Hi. There is trait called SoftDeletes, methods called trashed() and forceDelete() and implicit column name deleted_at. The first problem is inconsistency of names.
The second problem is that column deleted_at does not make sense - the row is still present in the table.
Examples of delete: delete database row from table, deallocation of array in C++, DeleteFile as Windows function, ...
delete means erase (i.e. rendered nonexistent or nonrecoverable)
- deleted DB row is not present in the context (table) - data is not recoverable with standard tools
- deleted array in c++ is not present in the context (memory) - data is not recoverable with standard tools
- but deleted Laravel Model is still present in the context (memory) - and data is recoverable with methods of the Model object
The thing is that the deleted_at has nothing to do with deletion - it is just a wrong named flag.
The consequences of using soft delete as replacement for delete can be bad when designing REST api. Should HTTP DELETE soft-delete or actually delete the resource? And what if some models use SoftDelete trait and some not? What about the undeletion?
Consider this: http://udidahan.com/2009/09/01/dont-delete-just-dont/
tldr; the action delete does not exist in the real world / business logic - but there are "cancel", "revoke", "trash", ... which actually have business meaning.

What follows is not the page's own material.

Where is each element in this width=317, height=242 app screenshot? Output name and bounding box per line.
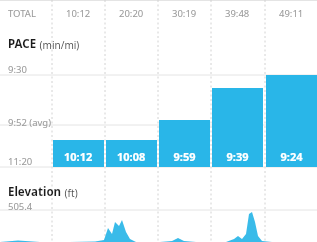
button[interactable]: Pace and elevation splits chart	[0, 0, 317, 242]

I propose to rename deleted_at to trashed_at. soft_deleted_at would be maybe better (more generic and compatible with various business use cases), but it would require to rename the Model::trashed() method.
make sense. 馃憤
I don't think this needs to change.
Feel free to discuss in the correct place though, as per our contribution guidelines.

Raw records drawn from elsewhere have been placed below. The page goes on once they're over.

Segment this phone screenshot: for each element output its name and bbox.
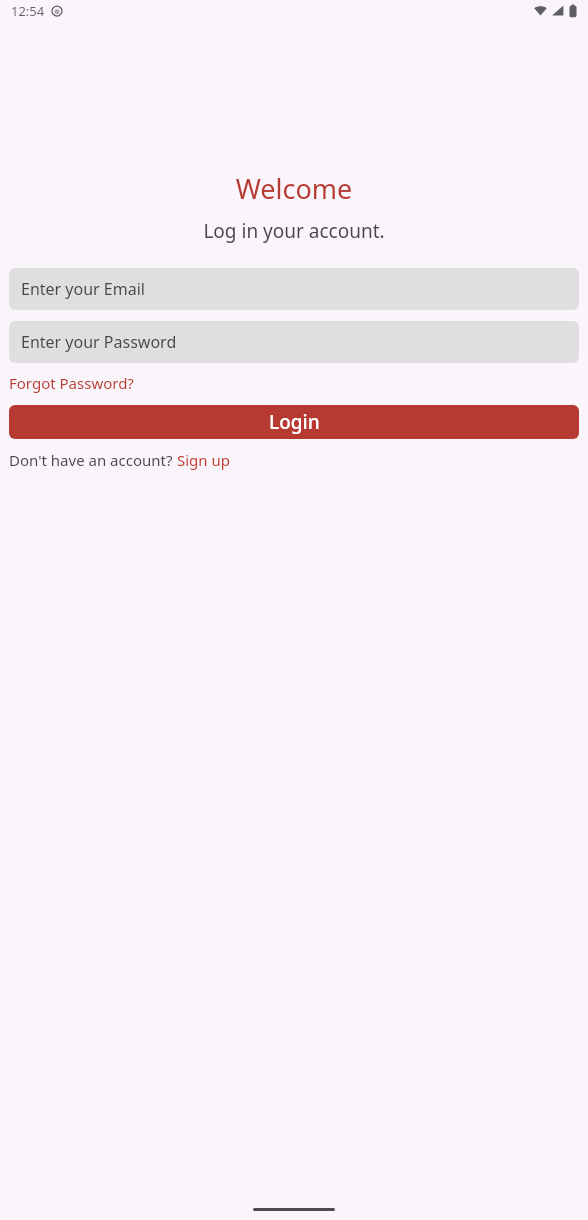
staticText: Log in your account.	[0, 218, 588, 244]
other: Battery	[569, 4, 577, 18]
staticText: Login	[269, 409, 320, 435]
button[interactable]: Login	[9, 405, 579, 439]
other: Wi-Fi	[534, 4, 547, 17]
button[interactable]: Forgot Password?	[9, 371, 134, 395]
staticText: Forgot Password?	[9, 373, 134, 393]
button[interactable]: Enter your Password	[9, 321, 579, 363]
button[interactable]: Sign up	[177, 450, 230, 470]
staticText: Enter your Password	[21, 331, 177, 353]
button[interactable]: Enter your Email	[9, 268, 579, 310]
staticText: Sign up	[177, 450, 230, 470]
staticText: Welcome	[0, 170, 588, 207]
staticText: Enter your Email	[21, 278, 145, 300]
staticText: 12:54	[11, 2, 45, 20]
other: Notification	[52, 6, 62, 16]
staticText: Don't have an account?	[9, 450, 177, 470]
other: Cellular signal	[551, 4, 564, 17]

You can of course customise the column name in your own app anyway.
@GrahamCampbell So if we want to adhere to third normal form database normalization techniques. We cannot use the Soft Delete trait?
Am I missing something here?
This extensibly is a recurring problem for the artisan make:auth which has no ability to work with third normal form with the controller traits provided.

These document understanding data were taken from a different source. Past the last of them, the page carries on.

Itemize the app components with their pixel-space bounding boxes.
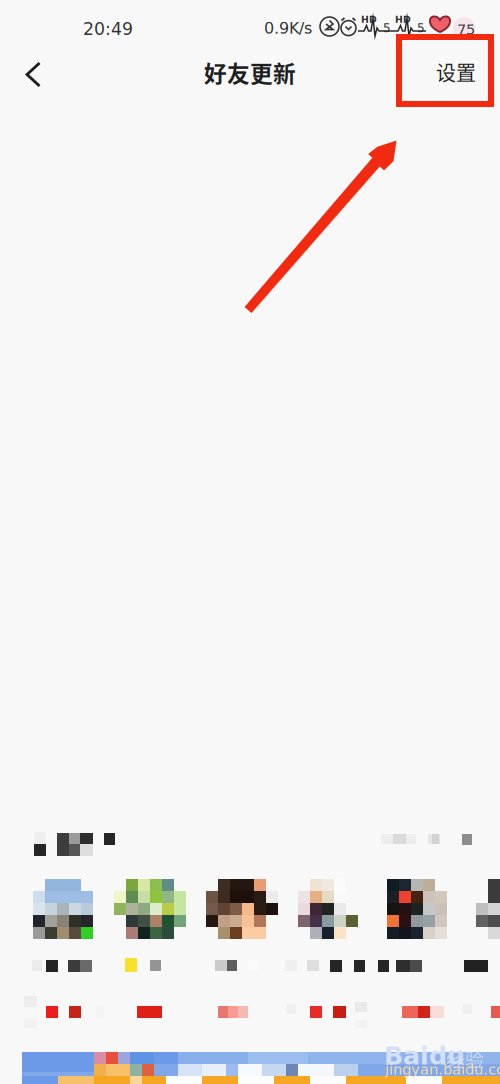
staticText: 5 xyxy=(417,21,425,35)
staticText: 设置 xyxy=(436,58,476,86)
staticText: 5 xyxy=(383,21,391,35)
staticText: 好友更新 xyxy=(204,56,296,89)
staticText: 75 xyxy=(457,21,475,38)
button[interactable]: Back xyxy=(18,49,70,101)
staticText: Baidu xyxy=(384,1041,465,1070)
staticText: jingyan.baidu.com xyxy=(385,1061,500,1078)
staticText: HD xyxy=(395,14,411,25)
staticText: 20:49 xyxy=(83,19,133,39)
staticText: 经验 xyxy=(446,1045,484,1072)
button[interactable]: 设置 xyxy=(426,50,486,94)
staticText: 0.9K/s xyxy=(264,19,312,38)
staticText: HD xyxy=(361,14,377,25)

The principle ideologies that these templates in Laravel work with need to be fundamentally rethought in order to allow flexibility not only in normalization paradigms. But as well as extensibility in the code written itself to allow better separation of concern, usability and developer experience.
I will be issuing several problems with the Laravel framework later today. Challenging the outdated philosophies that Laravel works with.